If we are not one of those clear-sighted souls who, from childhood, know and follow their call, it generally takes a crisis of some kind to wake us to the emptiness of our first-half pursuit.  The Peter Principle comes to mind:  “An observation that in an organizational hierarchy, every employee will rise or get promoted to his or her level of incompetence.” (Investopedia)  The disparaging follow-on assumption in the Peter Principle is that people just stay stuck in place when they arrive at their incompetence, constructing a mask and pretending until retirement or an early death, contributing little of worth to the organization – most certainly, missing the appointment with their Self.

But if we are half awake, if we are listening or open to God/Creator/Spirit/Mind/Source, we will know when we encounter that incompetence in any area of our lives.  Maybe it is in relationships, maybe it is in professional contribution, maybe it is in following a path other than the call of our hearts.  The Angel of Truth will stand in our way, will challenge us to a fight.

G/C/S/M/S stands always at the ready to break us open, to remove the mask of whomever we think we are, to offer us not a new name, but our real name.  The encounter inevitably involves suffering and pain.  It is never easy to admit or to accept that we have chased a lie in any area of our life.

But if we engage it, if we turn toward it and walk through it, the encounter is not forever.  It is just a marker, a place on the road, a directional sign.  It is not the road ahead.

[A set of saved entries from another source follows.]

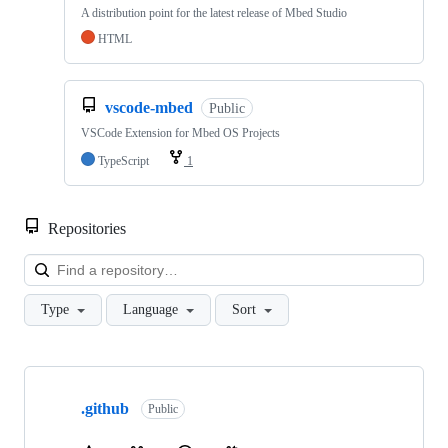
A distribution point for the latest release of Mbed Studio
HTML
vscode-mbed
Public
VSCode Extension for Mbed OS Projects
TypeScript
1
Repositories
Loa
Type
Language
Sort
Showing
10
.github
of
Public
682
repositories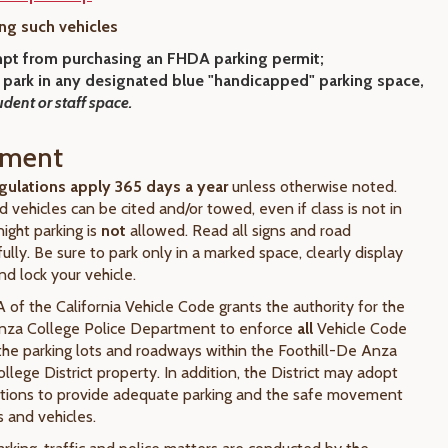
ng such vehicles
pt from purchasing an FHDA parking permit;
 park
in any designated blue "handicapped" parking space,
udent or staff space.
ement
gulations apply 365 days a year
unless otherwise noted.
ed vehicles can be cited and/or towed, even if class is not in
ight parking is
not
allowed. Read all signs and road
ully. Be sure to park only in a marked space, clearly display
nd lock your vehicle.
 of the California Vehicle Code grants the authority for the
Anza College Police Department to enforce
all
Vehicle Code
 the parking lots and roadways within the Foothill-De Anza
lege District property. In addition, the District may adopt
ations to provide adequate parking and the safe movement
 and vehicles.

The road ahead is our second half place.  It is the opportunity to let go of the struggle to construct something false and to embrace a free and useful truth.  It may mean something very different and new.  Just as likely, it may mean a new engagement with our present surroundings, an engagement that relinquishes the fight and becomes one with what we thought was our opponent.

Achievements are replaced with relationships.  Performance is replaced with people.  We begin truly to see, encounter and embrace others because we have seen, encountered and embraced our true Self.

We will know when we are there, when we are truly in this second half place.  We will know because we will have eaten the true fruits of the Spirit.  We will encounter and become “love, joy, peace, patience, kindness, generosity, faithfulness, 23gentleness, and self-control.”  (Galatians 5: 22-23a, NRSV)

We will have shown up for our appointment under the Tree of Life.

© Two Trees in the Garden.  Share what is useful.  Please quote the source.

2 thoughts on “Keeping the Appointment of Our Life

  1. Thanks, Jerry! I have wondered if there’s still another life out there somewhere/someday for me . . . though most days I feel rather unaccountably at ease in this one.

    The opening paragraph reminded me of this poem that I half-remembered but managed to find. Stevens is so intriguing to me—he famously claimed that he didn’t “believe,” but I think he was one of the great religious poets of the last century, largely because he wasn’t constrained by “believing” and was then free to explore anywhere his very large and somewhat weird mind led him.

    Snowing here, and going to snow. Then it’ll get really cold. Whoopee!

    All best,

    Jeff

    A Child Asleep in Its Own Life by Wallace Stevens

    Among the old men that you know, There is one, unnamed, that broods On all the rest, in heavy thought.

    They are nothing, except in the universe Of that single mind. He regards them Outwardly and knows them inwardly,

    The sole emperor of what they are, Distant, yet close enough to wake The chords above your bed to-night.

    • Wonderful, Jeff. Thanks. I think you were one of those that knew their heart early and clearly and pursued it.

      How can I order both of the new books?

      Happy New Year to you and Marlyce!